- Existing home sales rose 3.1% in January 2024 from December, but were down 1.7% over the year.
- Existing home sales were flat in the Northeast and up in the other three regions over the month. On a year-ago basis, sales were up in the West and down in the other three regions.
- The median sales price was up 5% in January from a year earlier.
- Inventories rose slightly in January.
- Existing home sales will pick back over the course of 2024 with easing mortgage rates and more inventory.
Total existing home sales were up 3.1% to 4.00 million in January 2024 at a seasonally-adjusted annualized rate, from 3.88 million in December 2023 (revised up from 3.78 million), according to the National Association of Realtors (NAR). Sales were down 1.7% in January on a year-over-year basis.
Sales were flat in the Northeast from December to January, but rose 4.2% in the West, 4.0% in the South, and 2.2% in the Midwest. Sales in the West were up almost 3% in January from a year earlier, but the other regions were down from last year; the largest decline was in the Northeast (down 5.9%).
Existing single-family home sales rose 3.4% on the month but dropped 1.4% year-over-year. Sales of condos and co-ops were flat in January from December and, were down 4.8% on a year-ago basis.
The inventory of existing homes for sale rose 2.0% in January from December, to 1.01 million units. But sales rose more than inventories, so the months of supply on the market at the existing sales pace fell to 3.0 months in January, from 3.1 months in December and 3.6 months in October. Inventories relative to sales are historically low.

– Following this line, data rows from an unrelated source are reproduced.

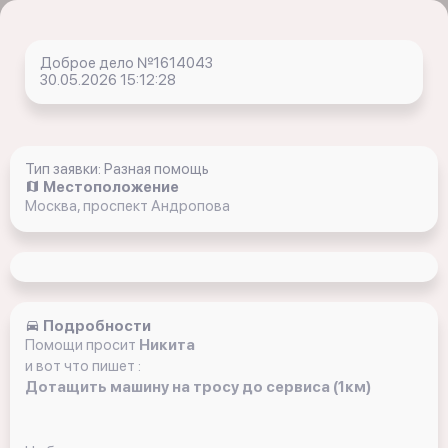
Доброе дело №1614043
30.05.2026 15:12:28
Тип заявки: Разная помощь
Местоположение
Москва, проспект Андропова
Подробности
Помощи просит
Никита
и вот что пишет :
Дотащить машину на тросу до сервиса (1км)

Tight supplies continue to put upward pressure on prices, even with the big increase in mortgage rates over the past year. The median sale price for an existing home was $379,100 in January (not seasonally adjusted), up 5.1% from a year earlier. This is the strongest price growth since October 2022. After falling in late 2022 and early 2023, house prices are increasing now due to very tight inventories, even with very low affordability.
Elevated 30-year fixed mortgage rates, compared to pre-2022 levels, will continue to weigh on existing home sales in early 2024. Although mortgage rates have fallen somewhat over the past few months, affordability remains extremely low given big prices gains over the past few years. Tight supplies and low affordability will continue to weigh on existing home sales in the near term. Low inventories will continue to put upward pressure on prices this year, even with very low affordability.
A gradual decline in mortgage rates will lead more homeowners to consider moving, resulting in increased supply. In addition, single-family homebuilding has picked up recently; this will also help reduce price pressures. Price growth should slow in the near term; this, combined with somewhat lower mortgage rates, will lead to greater affordability by 2025 and support a stronger turnaround in sales.